→ WORK INSTRUCTIONS
Give only the number of lines in the data that include the string "badge".

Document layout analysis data
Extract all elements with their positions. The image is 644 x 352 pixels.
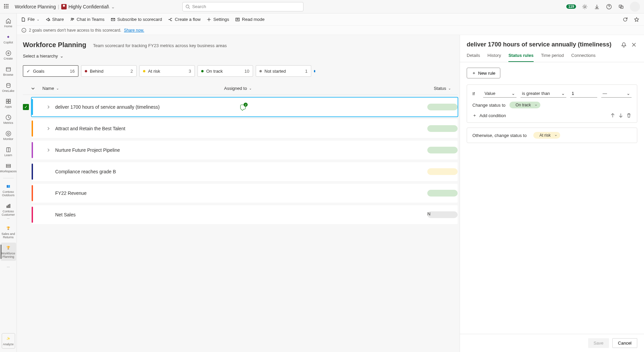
tab-history[interactable]: History — [488, 53, 501, 62]
notification-badge[interactable]: 119 — [566, 4, 576, 9]
rule-unit-select[interactable]: —⌄ — [601, 90, 632, 98]
svg-rect-18 — [6, 166, 10, 168]
svg-rect-9 — [6, 99, 8, 101]
filter-goals[interactable]: ✓Goals16 — [23, 65, 78, 77]
column-assigned[interactable]: Assigned to⌄ — [224, 86, 278, 91]
add-condition-button[interactable]: Add condition — [479, 113, 506, 118]
rail-analyze[interactable]: ✨Analyze — [2, 333, 15, 349]
svg-rect-20 — [8, 205, 9, 208]
status-select-ontrack[interactable]: On track — [509, 102, 540, 108]
svg-rect-21 — [9, 204, 10, 208]
download-icon[interactable] — [594, 3, 600, 10]
status-pill — [427, 125, 458, 132]
chevron-right-icon[interactable] — [46, 127, 50, 131]
breadcrumb-workspace[interactable]: Workforce Planning — [15, 4, 56, 9]
status-select-atrisk[interactable]: At risk — [533, 132, 560, 139]
goal-name: Compliance reaches grade B — [55, 169, 116, 174]
svg-rect-10 — [8, 99, 10, 101]
cmd-file[interactable]: File⌄ — [21, 17, 39, 22]
delete-icon[interactable] — [626, 113, 632, 118]
move-up-icon[interactable] — [610, 113, 615, 118]
filter-behind[interactable]: Behind2 — [81, 65, 137, 77]
cmd-share[interactable]: Share — [45, 17, 64, 22]
close-icon[interactable] — [631, 41, 637, 48]
rail-ws-contoso-customer[interactable]: Contoso Customer ... — [1, 201, 16, 222]
cmd-flow[interactable]: Create a flow — [168, 17, 201, 22]
star-icon[interactable] — [633, 16, 640, 23]
goal-row[interactable]: Net SalesN — [32, 205, 458, 224]
checkbox-checked[interactable]: ✓ — [23, 104, 29, 110]
filter-not-started[interactable]: Not started1 — [256, 65, 311, 77]
tab-connections[interactable]: Connections — [571, 53, 596, 62]
breadcrumb-sensitivity[interactable]: Highly Confidential\ — [69, 4, 109, 9]
rule-field-select[interactable]: Value⌄ — [483, 90, 516, 98]
goal-row[interactable]: Attract and Retain the Best Talent — [32, 119, 458, 138]
rail-metrics[interactable]: Metrics — [1, 112, 16, 127]
svg-rect-11 — [6, 102, 8, 103]
status-dot — [259, 70, 262, 72]
cancel-button[interactable]: Cancel — [612, 338, 637, 348]
rail-home[interactable]: Home — [1, 15, 16, 30]
new-rule-button[interactable]: ＋ New rule — [467, 68, 500, 78]
rail-browse[interactable]: Browse — [1, 64, 16, 79]
rail-onelake[interactable]: OneLake — [1, 80, 16, 95]
goal-row[interactable]: ✓deliver 1700 hours of service annually … — [32, 98, 458, 116]
tab-status-rules[interactable]: Status rules — [508, 53, 533, 62]
goal-row[interactable]: Compliance reaches grade B — [32, 162, 458, 181]
avatar[interactable] — [630, 2, 640, 12]
save-button[interactable]: Save — [588, 338, 609, 348]
rail-more[interactable]: ⋯ — [1, 262, 16, 274]
cmd-chat[interactable]: Chat in Teams — [70, 17, 105, 22]
app-launcher-icon[interactable] — [4, 4, 9, 9]
rule-card: If Value⌄ is greater than⌄ —⌄ Change sta… — [467, 84, 637, 123]
info-text: 2 goals owners don't have access to this… — [29, 28, 121, 33]
rail-ws-sales-returns[interactable]: 🏆Sales and Returns — [1, 223, 16, 241]
cmd-read[interactable]: Read mode — [235, 17, 264, 22]
color-bar — [32, 185, 33, 201]
command-bar: File⌄ Share Chat in Teams Subscribe to s… — [17, 13, 644, 26]
goal-row[interactable]: FY22 Revenue — [32, 184, 458, 203]
column-name[interactable]: Name⌄ — [42, 86, 224, 91]
tab-time-period[interactable]: Time period — [541, 53, 564, 62]
rail-learn[interactable]: Learn — [1, 144, 16, 159]
rail-copilot[interactable]: ◆Copilot — [1, 32, 16, 46]
column-status[interactable]: Status⌄ — [434, 86, 458, 91]
bell-icon[interactable] — [620, 41, 627, 48]
rail-monitor[interactable]: Monitor — [1, 128, 16, 143]
cmd-settings[interactable]: Settings — [207, 17, 229, 22]
chevron-down-icon[interactable]: ⌄ — [111, 4, 115, 9]
help-icon[interactable] — [606, 3, 612, 10]
rail-ws-contoso-outdoors[interactable]: 👥Contoso Outdoors — [1, 181, 16, 199]
hierarchy-select[interactable]: Select a hierarchy ⌄ — [23, 54, 64, 59]
rail-workspaces[interactable]: Workspaces — [1, 161, 16, 175]
color-bar — [32, 120, 33, 137]
filter-at-risk[interactable]: At risk3 — [139, 65, 195, 77]
comment-badge[interactable]: 2 — [240, 105, 246, 109]
tab-details[interactable]: Details — [467, 53, 480, 62]
scorecard-area: Workforce Planning Team scorecard for tr… — [17, 35, 460, 352]
cmd-subscribe[interactable]: Subscribe to scorecard — [111, 17, 162, 22]
chevron-right-icon[interactable] — [46, 105, 50, 109]
refresh-icon[interactable] — [622, 16, 629, 23]
rule-threshold-input[interactable] — [570, 90, 597, 98]
color-bar — [32, 142, 33, 158]
search-icon — [185, 4, 190, 9]
rule-operator-select[interactable]: is greater than⌄ — [521, 90, 566, 98]
feedback-icon[interactable] — [618, 3, 624, 10]
if-label: If — [472, 91, 479, 96]
filter-on-track[interactable]: On track10 — [198, 65, 253, 77]
learn-icon — [5, 146, 12, 153]
settings-icon[interactable] — [581, 3, 588, 10]
rail-create[interactable]: Create — [1, 48, 16, 63]
expand-all-icon[interactable] — [31, 86, 35, 91]
move-down-icon[interactable] — [618, 113, 623, 118]
search-input[interactable]: Search — [182, 2, 303, 11]
svg-rect-26 — [236, 18, 240, 21]
goal-row[interactable]: Nurture Future Project Pipeline — [32, 141, 458, 160]
rail-apps[interactable]: Apps — [1, 96, 16, 111]
color-bar — [32, 164, 33, 180]
rail-ws-workforce-planning[interactable]: 🏆Workforce Planning — [1, 243, 16, 261]
svg-line-1 — [189, 7, 190, 9]
share-now-link[interactable]: Share now. — [124, 28, 144, 33]
chevron-right-icon[interactable] — [46, 148, 50, 152]
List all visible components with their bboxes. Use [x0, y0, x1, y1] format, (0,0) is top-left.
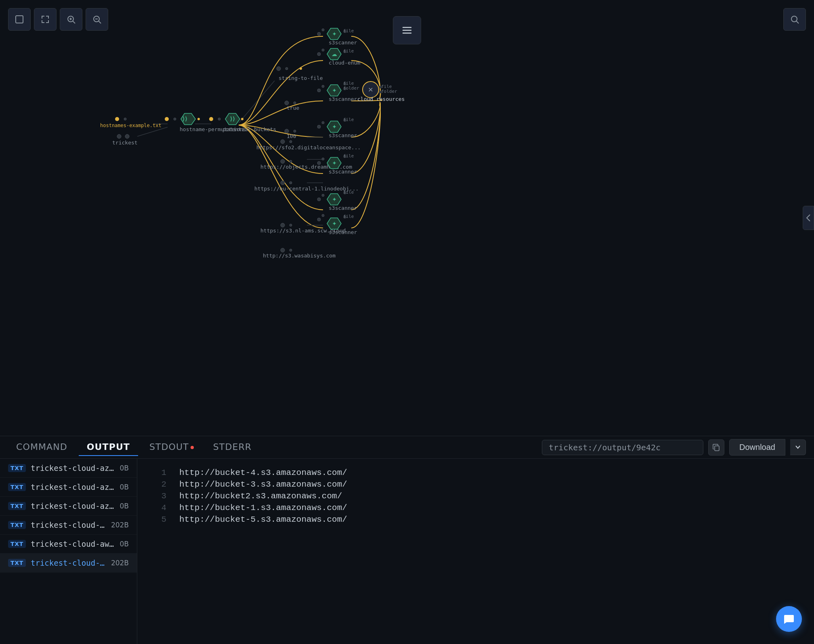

→ EXERCISE SOLUTION
2